Member of the Chamber of Deputies
- In office 15 May 1941 – 15 May 1949
- Constituency: Valdivia, La Unión and Osorno

Personal details
- Born: 27 June 1890 Constitución, Chile
- Died: 24 November 1955 (aged 65) Santiago, Chile
- Party: Liberal Party; Liberal Progressive Party;
- Spouse: Hortensia Agüero
- Occupation: Civil engineer; Politician

= Jorge Bustos León =

Chilean politician (1890–1955)

Jorge Bustos León (27 June 1890 – 24 November 1955) was a Chilean civil engineer and politician who served as Mayor of Valdivia and as a Deputy for Valdivia, La Unión and Osorno between 1941 and 1949.

== Biography ==
He was born in Constitución, the son of Pedro Tomás Bustos Gutiérrez and Clarisa León Bravo. His maternal aunt, Lucrecia León Bravo, was the mother of the pianist Claudio Arrau. He studied at the Liceo de Talca, the Instituto Nacional General José Miguel Carrera, and the Faculty of Engineering of the Universidad de Chile, graduating as a civil engineer in 1915. He married Hortensia Agüero.

He worked for the Empresa de los Ferrocarriles del Estado (EFE) between 1915 and 1927 as Chief Engineer of Traction and Workshops. Later, he served as an appraisal expert for the Caja de Crédito Hipotecario and managed his estate “Guai-Guai” in the Riñihue area.

Originally a member of the Liberal Party, he became Mayor of Valdivia in 1934.

In 1937 he ran as the candidate of the Alianza Popular Libertadora in a by-election to fill the vacancy left by the death of Deputy Manuel Antonio Luna. He obtained 6,097 votes and was defeated by Samuel Valck Vega of the Democratic Party.

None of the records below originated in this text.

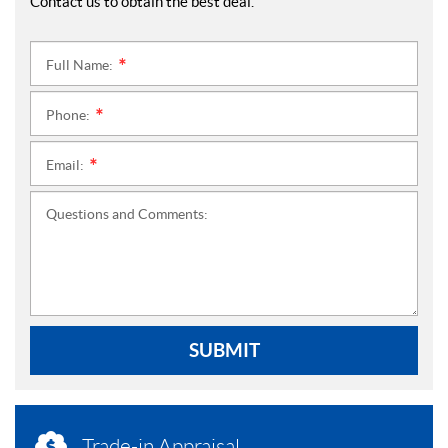
Contact us to obtain the best deal.
Full Name:
*
Phone:
*
Email:
*
Questions and Comments:
SUBMIT
Trade-in Appraisal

He was elected Deputy for Valdivia, La Unión and Osorno for the 1941–1945 term, serving on the Permanent Committees on Public Education and Industries. He was re-elected for the 1945–1949 term, now as a member of the Liberal Progressive Party, and served on the Permanent Committee on Internal Government, Labour and Social Legislation.

He belonged to the Rotary Club and the German Club of Valdivia. Bustos León died in Santiago in 1955.